Background: Identifying molecular alterations in thyroid cancer has led to successful targeted therapies particularly in RET (REarranged during Transfection) altered cancers. Medullary and differentiated thyroid cancer can harbor RET alterations upregulating intracellular oncogenic pathways, including RAS/RAF/ERK and P13-kinase/AKT pathways. In Phase II studies, selpercatinib, a novel selective RET inhibitor has shown objective responses of >70% and its appeal lies in its efficacy, but also its tolerable adverse effect profile compared with other MKIs. Gastrointestinal SE have not yet been reported in these patients.
Methods: Clinical data from 20 patients enrolled in a selpercatinib clinical trial at Royal North Shore Hospital were retrospectively reviewed. CT scans as per protocol were analysed by radiologists for signs of oedema and scored for inflammation.
Results: 10/20 (50%) of patients reported gastrointestinal adverse effects. The most common symptoms were changes in bowel habits (n=8), abdominal swelling (n-7), abdominal discomfort (n=7), anorexia and nausea. Weight changes were also observed and dose reductions occured in 40% of patients. Endoscopy and biospies were performed in 4 patients. Histopathology demonstrated mild non-specific mucosal oedema characterised by myxoid change in the lamina propria of the stomach and subtle accumulation of oedema fluid in the tips of the duodenal villi and submucosa. There was no histological evidence of inflammation and no increase in intra-epithelial lymphocytes.
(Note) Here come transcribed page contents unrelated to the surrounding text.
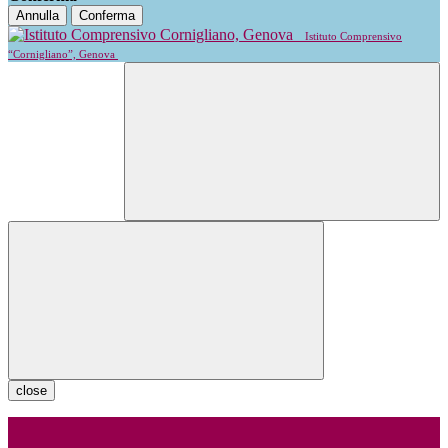
Annulla
Conferma
Istituto Comprensivo
“Cornigliano”, Genova
close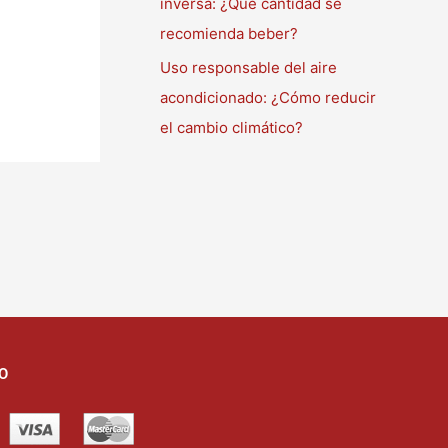
inversa: ¿Qué cantidad se
recomienda beber?
Uso responsable del aire
acondicionado: ¿Cómo reducir
el cambio climático?
O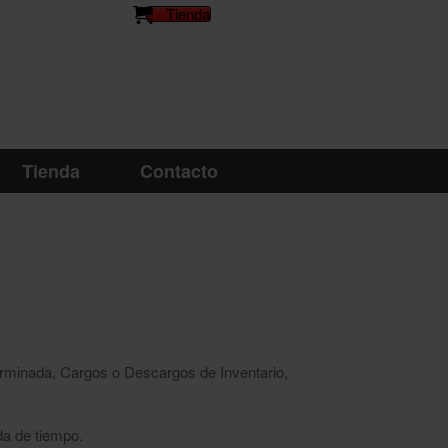
Tienda
Tienda
Contacto
erminada, Cargos o Descargos de Inventario,
da de tiempo.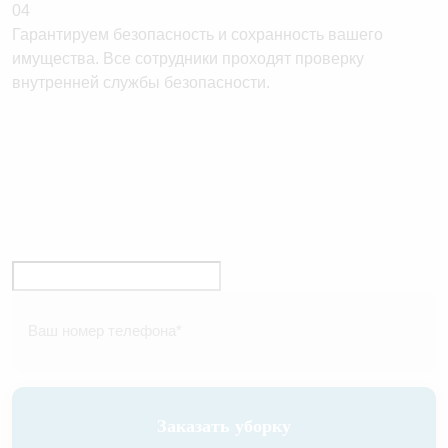
04
Гарантируем безопасность и сохранность вашего
имущества. Все сотрудники проходят проверку
внутренней службы безопасности.
Заказать уборку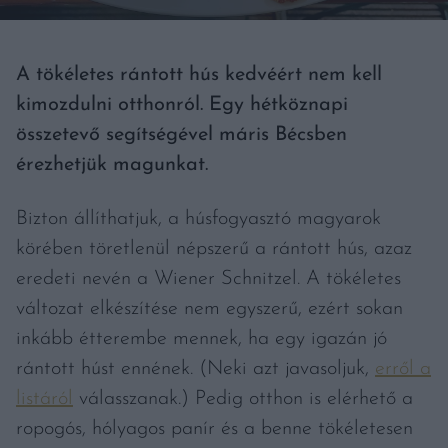
A tökéletes rántott hús kedvéért nem kell
kimozdulni otthonról. Egy hétköznapi
összetevő segítségével máris Bécsben
érezhetjük magunkat.
Bizton állíthatjuk, a húsfogyasztó magyarok
körében töretlenül népszerű a rántott hús, azaz
eredeti nevén a Wiener Schnitzel. A tökéletes
változat elkészítése nem egyszerű, ezért sokan
inkább étterembe mennek, ha egy igazán jó
rántott húst ennének. (Neki azt javasoljuk,
erről a
listáról
válasszanak.) Pedig otthon is elérhető a
ropogós, hólyagos panír és a benne tökéletesen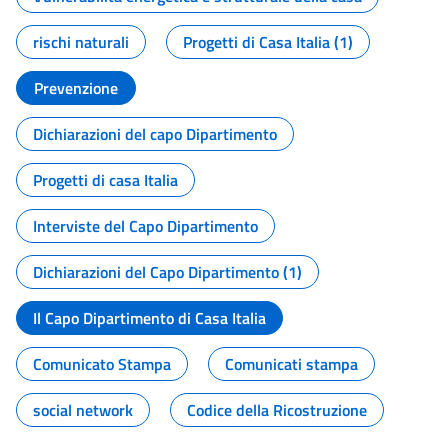
rischi naturali
Progetti di Casa Italia (1)
Prevenzione
Dichiarazioni del capo Dipartimento
Progetti di casa Italia
Interviste del Capo Dipartimento
Dichiarazioni del Capo Dipartimento (1)
Il Capo Dipartimento di Casa Italia
Comunicato Stampa
Comunicati stampa
social network
Codice della Ricostruzione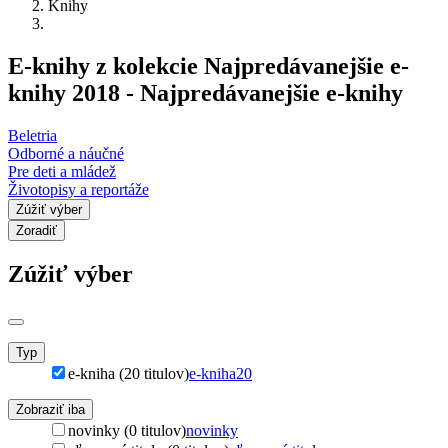
Knihy
E-knihy z kolekcie Najpredávanejšie e-
knihy 2018 - Najpredávanejšie e-knihy
Beletria
Odborné a náučné
Pre deti a mládež
Životopisy a reportáže
Zúžiť výber
Zoradiť
Zúžiť výber
Typ
e-kniha (20 titulov)
e-kniha
20
Zobraziť iba
novinky (0 titulov)
novinky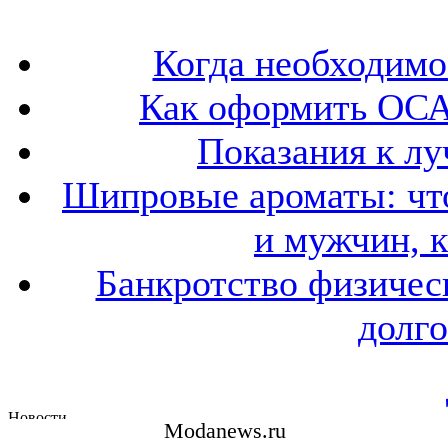
Когда необходим
Как оформить ОСА
Показания к лу
Шипровые ароматы: что
и мужчин, 
Банкротство физичес
долго
Modanews.ru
Conclusion: We describe the clinical and histopathological presentation of a novel adverse effect of selepercatinib seen in a significant proportion of patients. This previously unreported adverse effect necessitated dose reductions. CT changes can be correlated with onset of symptoms. The presence of mucosal oedema observed histologically in conjunction with the radiological findings of congestion suggest that bowel wall oedema may be a mechanism of abdominal pain in these patients.